With this we verified, that program is printing correct bytes. But this also shows that breakpoint has been inserted at 0x400585 (that is after function prologue), not at first instruction of function.
If we now run program under gdb (with run) and then "continue" after breakpoint is hit, we get this output:
(gdb) cont
Continuing.
0x40057d: 55 48 89 e5 48 83 ec 10 cc c7 45 f8 7d 05 40 00
0x40058d: c7 45 f4 00 00 00 00 eb 5a 48 8b 45 f8 48 89 c6
0x40059d: bf 84 06 40 00 b8 00 00 00 00 e8 b4 fe ff ff c7
0x4005ad: 45 f0 00 00 00 00 eb 27 48 8b 45 f8 48 8d 50 01
This now shows 0xcc being printed for address 9 bytes into main.
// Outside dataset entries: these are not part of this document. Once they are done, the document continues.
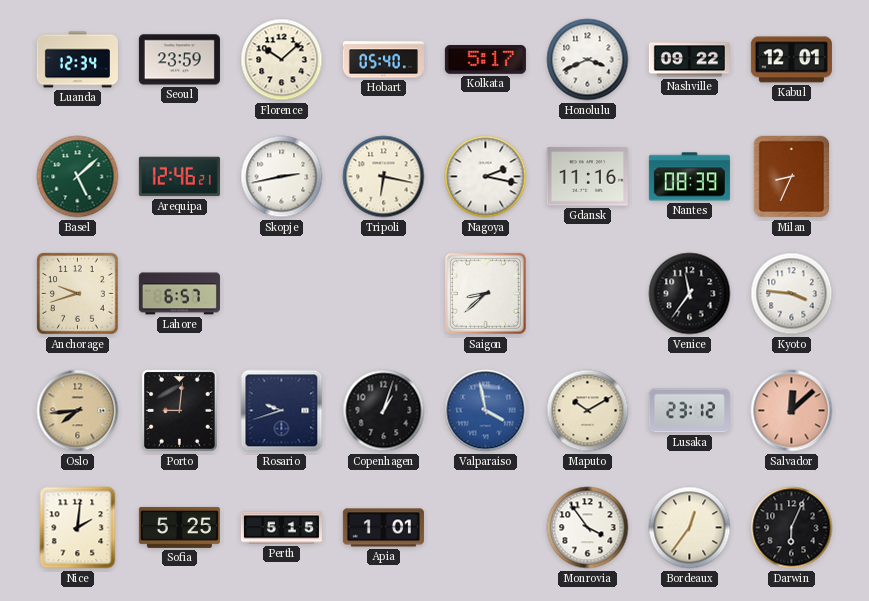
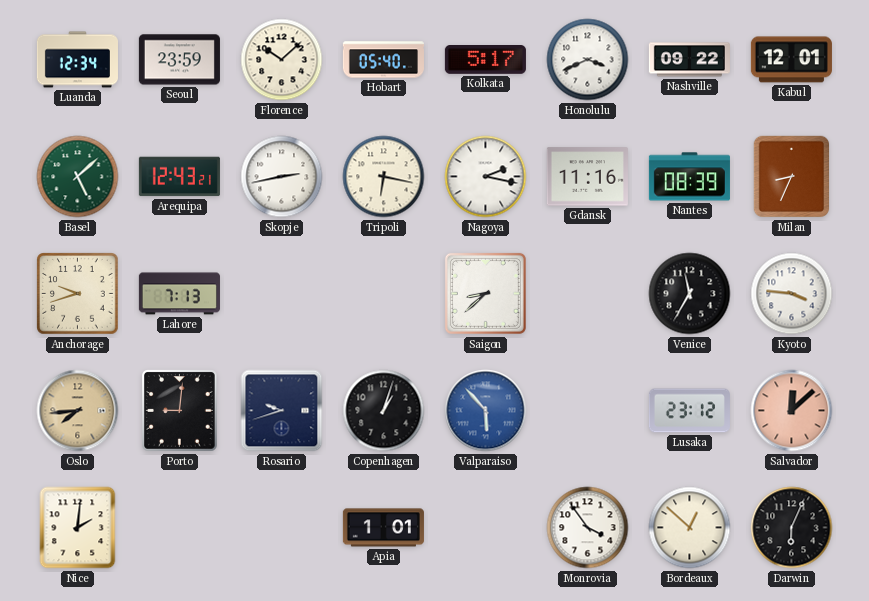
Arequipa: 12:46 -> 12:43
Lahore: 6:57 -> 7:13
Venice: 11:36 -> 11:35
Valparaiso: 3:58 -> 5:53
Maputo: 10:10 -> none
Sofia: 5:25 -> none
Perth: 5:15 -> none
Bordeaux: 12:36 -> 12:52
If your hardware supports it, GDB may be using Hardware Breakpoints, which do not patch the code.
While I have not confirmed this via any official docs, this page indicates that
By default, gdb attempts to use hardware-assisted break-points.
Since you indicate expecting 0xCC bytes, I'm assuming you're running on x86 hardware, as the int3 opcode is 0xCC. x86 processors have a set of debug registers DR0-DR3, where you can program the address of data to cause a breakpoint exception. DR7 is a bitfield which controls the behavior of the breakpoints, and DR6 indicates the status.
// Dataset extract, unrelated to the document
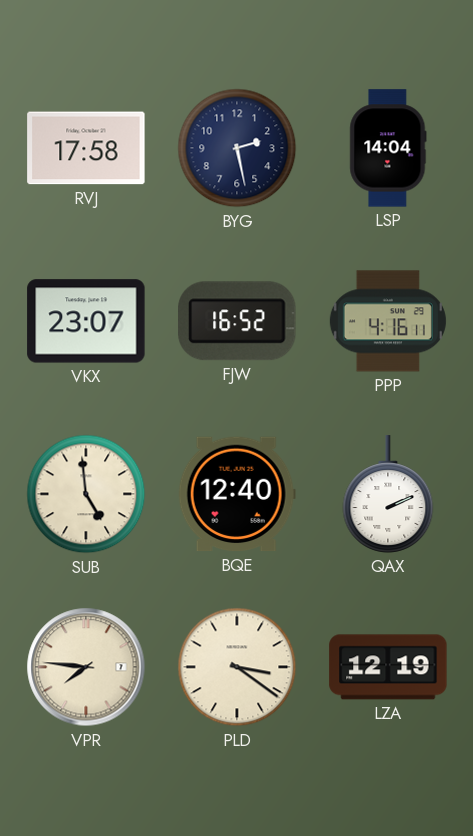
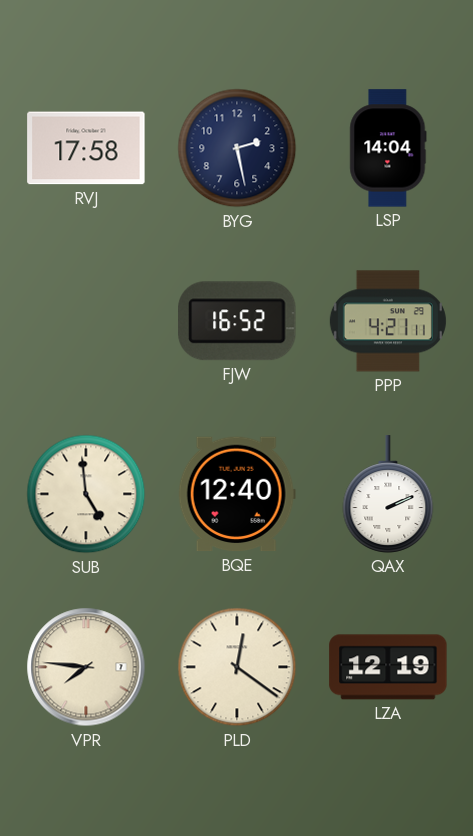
VKX: 23:07 -> none
PPP: 4:16 -> 4:21
PLD: 3:21 -> 12:21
The debug registers can only be read/written from Ring 0 (kernel mode). That means that the kernel manages these registers for you (via the ptrace API, I believe.)
However, for the sake of anti-debugging, all hope is not lost! On Windows, the GetThreadContext API allows you to get (a copy) of the CONTEXT for a (stopped) thread. This structure includes the contents of the DRx registers. This question is about how to implement the same on Linux.
This may also be a white lie that GDB is telling you... there may be a breakpoint there in RAM but GDB has noted what was there beforehand (so it can restore it later) and is showing you that, instead of the true contents of RAM.
Of course, it could also be using Hardware Breakpoints, which is a facility available on some processors. Setting h/w breakpoints is done by telling the processor the address it should watch out for (and trigger a breakpoint interrupt if it gets hit by the program counter while executing code).